We recommend to check the suitability of the ChIP-seq experiments for telomeric chromatin structure analyses. Specific quality controls should be performed. It might happen that a ChIP-seq experiment is fine to analyze genome-wide aspects of chromatin organization but not to analyze telomeres. This is because single sequences are used for the analysis of telomeres and some bias can arise along the ChIP-seq experiments during the cloning, amplification or sequencing of the telomeric sequences. The special architecture and repetitive nature of telomeres might favour those problems. The study of ChIP-seq experiments that have been repeated at least twice, starting with different samples of the same biological source, should help in this task. If similar results are obtained in the different repetitions of the same experiment, we consider the resulting ChIP-seq data suitable for telomeric chromatin structure analyses. See troubleshooting 6-1.
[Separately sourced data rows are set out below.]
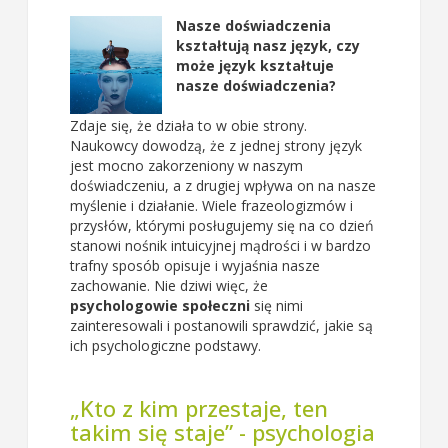
Nasze doświadczenia
kształtują nasz język, czy
może język kształtuje
nasze doświadczenia?
Zdaje się, że działa to w obie strony.
Naukowcy dowodzą, że z jednej strony język
jest mocno zakorzeniony w naszym
doświadczeniu, a z drugiej wpływa on na nasze
myślenie i działanie. Wiele frazeologizmów i
przysłów, którymi posługujemy się na co dzień
stanowi nośnik intuicyjnej mądrości i w bardzo
trafny sposób opisuje i wyjaśnia nasze
zachowanie. Nie dziwi więc, że
psychologowie społeczni
się nimi
zainteresowali i postanowili sprawdzić, jakie są
ich psychologiczne podstawy.
„Kto z kim przestaje, ten
takim się staje” - psychologia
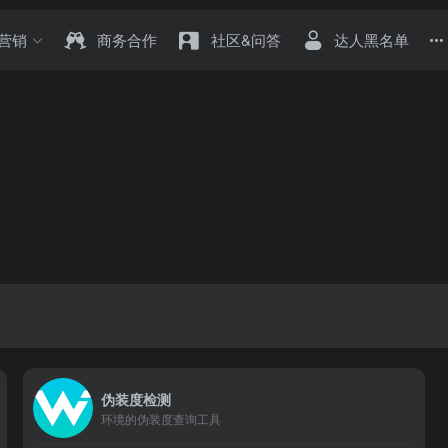
营销
商务合作
社区&问答
达人黑名单
伪装度检测
环境的伪装度查询工具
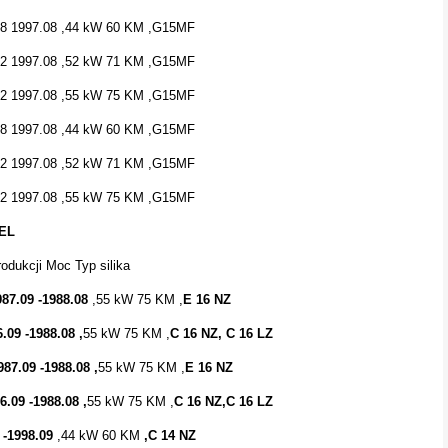
8 1997.08 ,44 kW 60 KM ,G15MF
2 1997.08 ,52 kW 71 KM ,G15MF
2 1997.08 ,55 kW 75 KM ,G15MF
08 1997.08 ,44 kW 60 KM ,G15MF
02 1997.08 ,52 kW 71 KM ,G15MF
2 1997.08 ,55 kW 75 KM ,G15MF
EL
odukcji Moc Typ silika
987.09 -1988.08
,55 kW 75 KM ,
E 16 NZ
.09 -1988.08 ,
55 kW 75 KM ,
C 16 NZ, C 16 LZ
987.09 -1988.08 ,
55 kW 75 KM ,
E 16 NZ
6.09 -1988.08 ,
55 kW 75 KM ,
C 16 NZ,C 16 LZ
 -1998.09
,44 kW 60 KM
,C 14 NZ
If previously published ChIP-seq experiments are analyzed, we recommend calculating the percentage of four tandem telomeric repeat reads in the input samples. In addition, we also recommend to calculate the number of four tandem telomeric repeat reads versus the number of reads corresponding to another genomic sequence, also in the input samples. Both types of numbers should remain similar in different experiments. However, we would rather prefer to analyze repetitions of the same ChIP-seq experiment that had been started with different samples of the same biological source. In this way, the bias of the immunoprecipitated samples should also be controlled. See troubleshooting 6-2.
We also recommend performing telomeric analyses using more than one telomeric sequence for each ChIP-seq run, if possible. Similar results should be obtained with sequences containing different number of perfect telomeric repeats, as far as the quality of the reads is good. See troubleshooting 6-3.
Step 7) Count the number of telomeric reads in the input and immunoprecipitated DNA samples and normalize them against the total number of reads for each run. Determine the telomeric enrichments levels and represent them together with the results obtained for the rest of the genome. For example, the lg2 IP/I could be represented for the whole genome, including telomeres.
Applications and target audience:
This method can be applied to any model system, excluding those that contain many more perfect tandem telomeric repeats at ITSs than at telomeres. In addition, it could be used to analyze telomeric chromatin structure from previously published ChIP-seq experiments.
Advantages, limitations and adaptations
Our group has previously analyzed the chromatin structure of telomeres independently of ITSs using a frequently cutting restriction enzyme. However, the method described here is easier to achieve, can be applied to experiments already reported and to future ChIP-seq experiments.
This method cannot be applied to model systems that contain many more perfect tandem telomeric repeats at ITSs than at telomeres. However, in those cases, it could be applied to analyze the chromatin structure of ITSs instead of the chromatin structure of telomeres.